The Greens: Work towards universal free ECE, kindergartens and kōhanga reo, expand free lunch in school programmes, ensure support for students with disabilities and additional learning needs, introduce an income guarantee for all students, modify the student loan repayment system, work towards fees-free tertiary education, reassess the funding of tertiary institutions, provide free public transport for students.

Te Pāti Māori: Increase funding for kaupapa Māori education, make Te Reo Māori history core subjects up to year 10, require schools to have Māori staff in their senior leadership teams, create more pathways for school leavers, introduce a universal student allowance.

The Opportunities Party: Build a new primary and secondary school in Christchurch, introduce and incentivise a national civic service programme to access a Universal Savings Boost, increase placements at medical, nursing and dentistry schools, introduce an accelerated post-graduate programme for people with relevant degrees.

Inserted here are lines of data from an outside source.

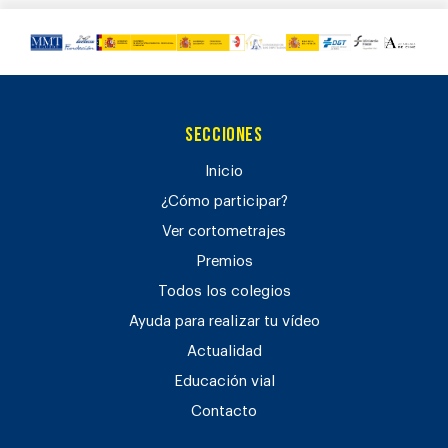
Secciones
Inicio
¿Cómo participar?
Ver cortometrajes
Premios
Todos los colegios
Ayuda para realizar tu vídeo
Actualidad
Educación vial
Contacto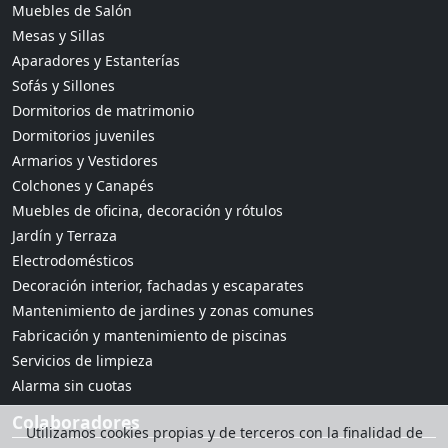
Muebles de Salón
Mesas y Sillas
Aparadores y Estanterías
Sofás y Sillones
Dormitorios de matrimonio
Dormitorios juveniles
Armarios y Vestidores
Colchones y Canapés
Muebles de oficina, decoración y rótulos
Jardín y Terraza
Electrodomésticos
Decoración interior, fachadas y escaparates
Mantenimiento de jardines y zonas comunes
Fabricación y mantenimiento de piscinas
Servicios de limpieza
Alarma sin cuotas
Colaboradores
Utilizamos cookies propias y de terceros con la finalidad de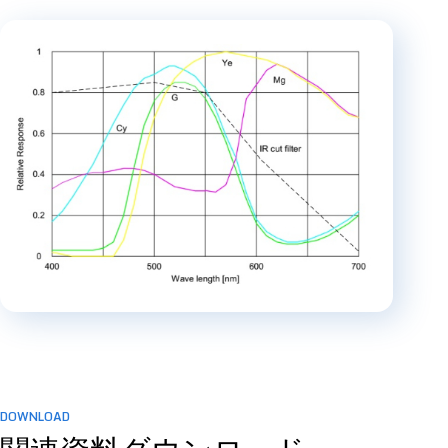
DOWNLOAD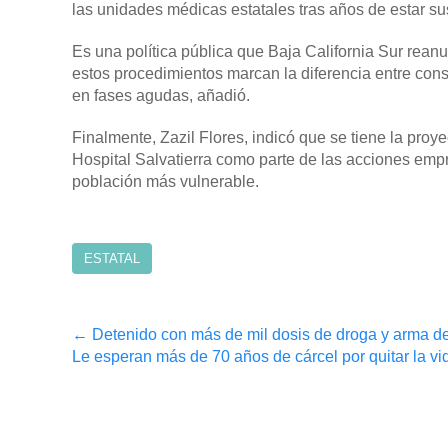
las unidades médicas estatales tras años de estar s
Es una política pública que Baja California Sur rean
estos procedimientos marcan la diferencia entre con
en fases agudas, añadió.
Finalmente, Zazil Flores, indicó que se tiene la proy
Hospital Salvatierra como parte de las acciones emp
población más vulnerable.
ESTATAL
Post
←
Detenido con más de mil dosis de droga y arma d
Le esperan más de 70 años de cárcel por quitar la v
navigation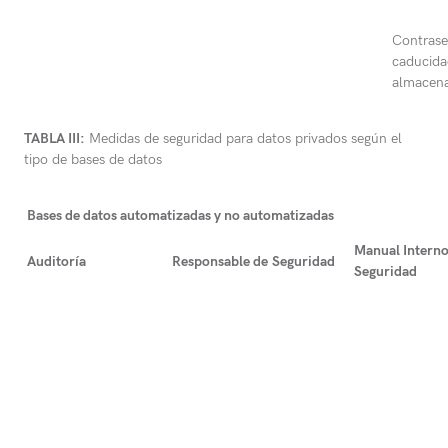
Contrase
caducida
almacena
TABLA III:
Medidas de seguridad para datos privados según el
tipo de bases de datos
Bases de datos automatizadas y no automatizadas
Manual Interno
Auditoría
Responsable de
Seguridad
Seguridad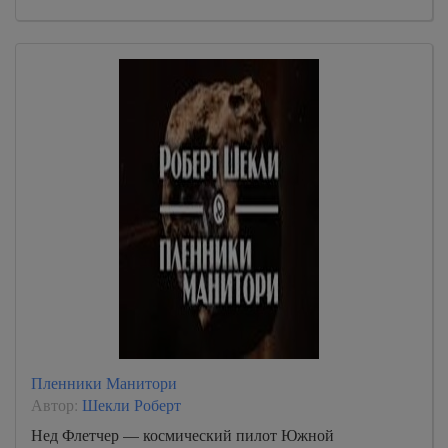
Пленники Манитори
Автор:
Шекли Роберт
Нед Флетчер — космический пилот Южной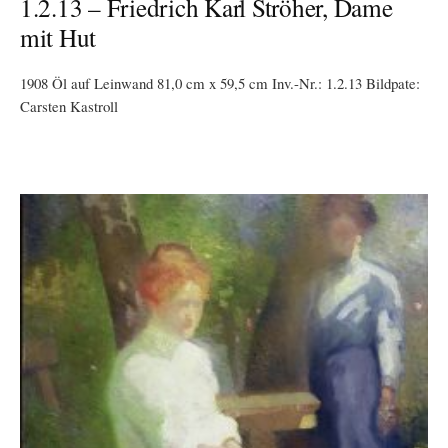
1.2.13 – Friedrich Karl Ströher, Dame
mit Hut
1908 Öl auf Leinwand 81,0 cm x 59,5 cm Inv.-Nr.: 1.2.13 Bildpate:
Carsten Kastroll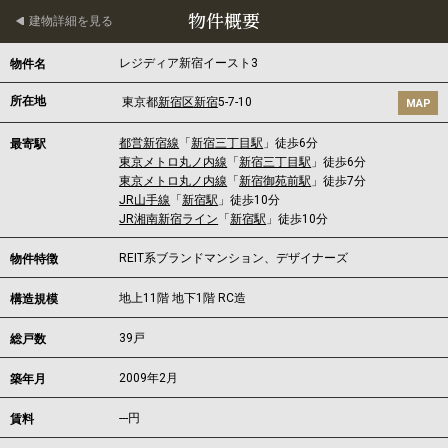
物件概要
建物詳細を見る
レジディア新宿イースト3
物件名
所在地
東京都
新宿区
新宿
5-7-10
MAP
都営新宿線
「
新宿三丁目駅
」徒歩6分
最寄駅
東京メトロ丸ノ内線
「
新宿三丁目駅
」徒歩6分
東京メトロ丸ノ内線
「
新宿御苑前駅
」徒歩7分
JR山手線
「
新宿駅
」徒歩10分
JR湘南新宿ライン
「
新宿駅
」徒歩10分
REIT系ブランドマンション、デザイナーズ
物件特徴
地上11階 地下1階 RC造
構造規模
39戸
総戸数
2009年2月
築年月
---
円
賃料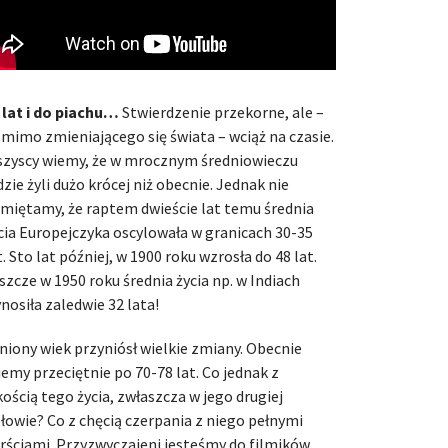
 lat i do piachu…
Stwierdzenie przekorne, ale –
mimo zmieniającego się świata – wciąż na czasie.
zyscy wiemy, że w mrocznym średniowieczu
dzie żyli dużo krócej niż obecnie. Jednak nie
miętamy, że raptem dwieście lat temu średnia
cia Europejczyka oscylowała w granicach 30-35
t. Sto lat później, w 1900 roku wzrosła do 48 lat.
szcze w 1950 roku średnia życia np. w Indiach
nosiła zaledwie 32 lata!
niony wiek przyniósł wielkie zmiany. Obecnie
jemy przeciętnie po 70-78 lat. Co jednak z
kością tego życia, zwłaszcza w jego drugiej
łowie? Co z chęcią czerpania z niego pełnymi
rściami. Przyzwyczajeni jesteśmy do filmików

NZ First: Enforce compulsory education.

New Conservative: Remove education about race, decolonisation, gender and the science of climate change from the curriculum, promote alternatives to mainstream state schools, give control of school curriculums to school boards and communities, reimburse parents who homeschool their children, reduce university funding, promote trades training as an alternative to university.

Health

Labour: Retain free prescriptions, develop an action plan to implement endometriosis education and awareness, free cervical screening for those aged 25-69, extend free breast cancer screening to those aged up to 74 years, limit the number of vape stores to 600 across NZ, increase penalties for supplying vapes to under 18s, provide free dental care to under 30s, increase the number of dental places at university by 50%.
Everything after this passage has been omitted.